# Lol. Demon Cat For Sale. $400 Canadian



## DaViking (Sep 27, 2011)

I got this update from Kijiji Canada in my Facebook stream today. The funniest classified I've seen in a while :biggrin:

Demon Cat for Sale. $400 OBO - Ottawa Cats & Kittens For Sale - Kijiji Ottawa Canada.


----------



## whiteleo (Sep 7, 2008)

Those Siamese can be hellions! Very funny add, and nice looking cat... I tried to adopt on when I was in my 20's, he was 9 months old and the owners released him because they said he attacked them..The Humane society didn't see any signs of that....Well, when I got him home and took him out of the box, he latched on to my arm and wouldn't let go, when I finally flung him off, he came after me and stalked me. They figure he had some brain issue..


----------



## Sprocket (Oct 4, 2011)

Definitely a beautiful cat even if it is a demon!


----------



## Sprocket (Oct 4, 2011)

Okay it must be crazy craigslist day because I just came across this one...

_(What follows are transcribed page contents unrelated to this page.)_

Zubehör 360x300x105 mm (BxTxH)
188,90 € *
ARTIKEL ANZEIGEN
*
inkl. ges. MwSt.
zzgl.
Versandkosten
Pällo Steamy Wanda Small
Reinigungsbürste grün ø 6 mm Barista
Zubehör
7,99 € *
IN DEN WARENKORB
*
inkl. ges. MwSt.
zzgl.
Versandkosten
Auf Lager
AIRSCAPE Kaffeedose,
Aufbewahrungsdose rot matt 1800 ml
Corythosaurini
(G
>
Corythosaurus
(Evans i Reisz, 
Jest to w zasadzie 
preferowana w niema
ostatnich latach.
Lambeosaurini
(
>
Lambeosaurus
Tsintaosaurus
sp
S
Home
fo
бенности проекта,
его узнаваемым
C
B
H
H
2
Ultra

(4) Free Imaginary Friends


----------



## Paws&Tails (Sep 3, 2010)

I honestly don't find it funny. This cat has an obvious behavioral problem. They need to consult with a cat behavior specialist to deal with it.


----------



## Tobi (Mar 18, 2011)

Behavioral problems? :lol:

Cat sounds like it's not being stimulated, just as with any animal they need exercise, interaction and stimulation to be a well rounded cat. The owner is kinda ridiculous, but the add was hilarious! :thumb:


----------



## DaViking (Sep 27, 2011)

Paws&Tails said:


> I honestly don't find it funny. This cat has an obvious behavioral problem. They need to consult with a cat behavior specialist to deal with it.

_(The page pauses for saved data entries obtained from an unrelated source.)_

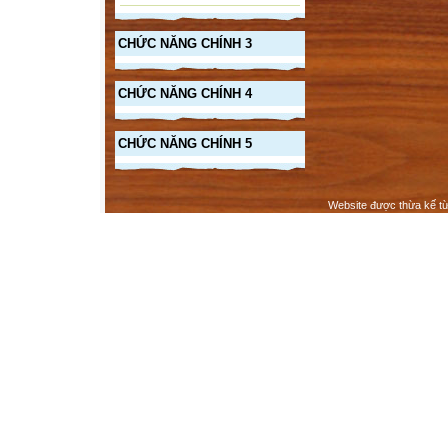
CHỨC NĂNG CHÍNH 3
CHỨC NĂNG CHÍNH 4
CHỨC NĂNG CHÍNH 5
Website được thừa kế t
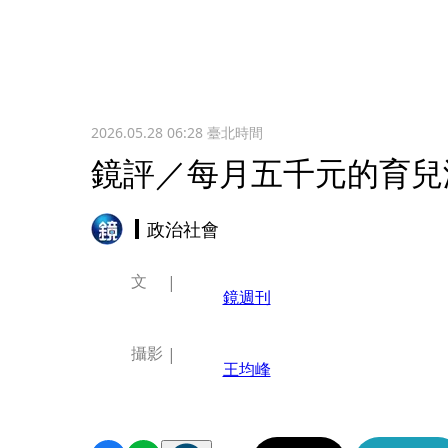
2026.05.28 06:28
臺北時間
鏡評／每月五千元的育兒
政治社會
文
鏡週刊
攝影
王均峰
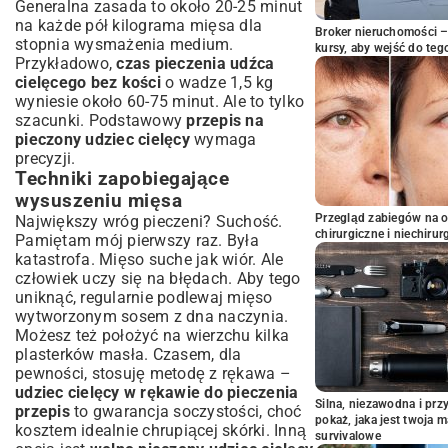
Generalna zasada to około 20-25 minut
na każde pół kilograma mięsa dla
Broker nieruchomości – 
stopnia wysmażenia medium.
kursy, aby wejść do teg
Przykładowo,
czas pieczenia udźca
cielęcego bez kości
o wadze 1,5 kg
wyniesie około 60-75 minut. Ale to tylko
szacunki. Podstawowy
przepis na
pieczony udziec cielęcy
wymaga
precyzji.
Techniki zapobiegające
wysuszeniu mięsa
Przegląd zabiegów na 
Największy wróg pieczeni? Suchość.
chirurgiczne i niechirur
Pamiętam mój pierwszy raz. Była
katastrofa. Mięso suche jak wiór. Ale
człowiek uczy się na błędach. Aby tego
uniknąć, regularnie podlewaj mięso
wytworzonym sosem z dna naczynia.
Możesz też położyć na wierzchu kilka
plasterków masła. Czasem, dla
pewności, stosuję metodę z rękawa –
udziec cielęcy w rękawie do pieczenia
Silna, niezawodna i pr
przepis
to gwarancja soczystości, choć
pokaż, jaka jest twoja 
kosztem idealnie chrupiącej skórki. Inną
survivalowe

You might be right (dont know anything about cats) but I can still find the text hilarious. Maybe it's just me...


----------



## MollyWoppy (Mar 19, 2010)

The ad was really funny, I laughed. Alot. At least they are honest! 
Couldn't agree with Tobi more though, that cat needs exercise and something to occupy his mind and fulfill him as the hunter he is. He sounds like it's pretty intelligent, in the right hands that could be the perfect cat.
Thanks for posting....
Oh yeah, love the photo of him in the box with the red demon eyes!


----------



## Paws&Tails (Sep 3, 2010)

Yeah, a big part of that is due to not enough exercise/stimulation. Trust me, I know that. It sounds like the cat may have an issue that could be better dealt with if they consulted with a behaviorist in addition to much more exercise and stimulation. Siamese cats have a lot of energy and are incredibly smart, so the cat not having enough stimulation and exercised may just be it though. 

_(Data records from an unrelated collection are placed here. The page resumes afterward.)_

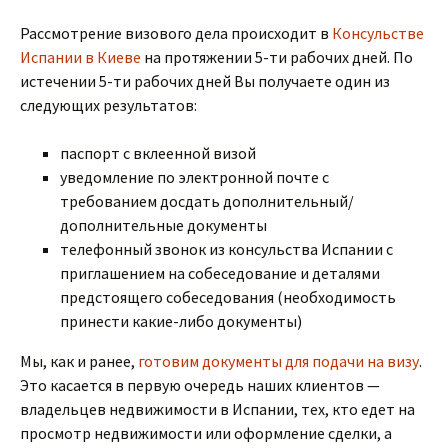
Рассмотрение визового дела происходит в
Консульстве
Испании в Киеве
на протяжении 5-ти рабочих дней. По
истечении 5-ти рабочих дней Вы получаете один из
следующих результатов:
паспорт с вклеенной визой
уведомление по электронной почте с
требованием досдать дополнительный/
дополнительные документы
телефонный звонок из консульства Испании с
приглашением на собеседование и деталями
предстоящего собеседования (необходимость
принести какие-либо документы)
Мы, как и ранее,
готовим документы для подачи на визу
.
Это касается в первую очередь наших клиентов —
владельцев недвижимости в Испании, тех, кто едет на
просмотр недвижимости или оформление сделки, а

I was in a bad mood earlier. :redface: I have to admit, it is kinda funny.


----------



## wolfsnaps88 (Jan 2, 2012)

I liked how they blurred out the companion cats face to protect the innocent. Very cute ad.


----------



## Tobi (Mar 18, 2011)

The best cat i've ever had in my life... was Zeus... and he had all kinds of issues, he was well exercised and still he attacked us just playing, or if my wife would grab his head and kinda shake it lightly, and run away from him, he'd chase her down and attack her legs :lol:


----------



## magicre (Apr 7, 2010)

DaViking said:


> You might be right (dont know anything about cats) but I can still find the text hilarious. Maybe it's just me...


it's not just you. i thought it hilarious and i bet he finds a buyer.....


----------



## wolfsnaps88 (Jan 2, 2012)

If your wife grabbed my head and shook it a little I would attack her too. lol


----------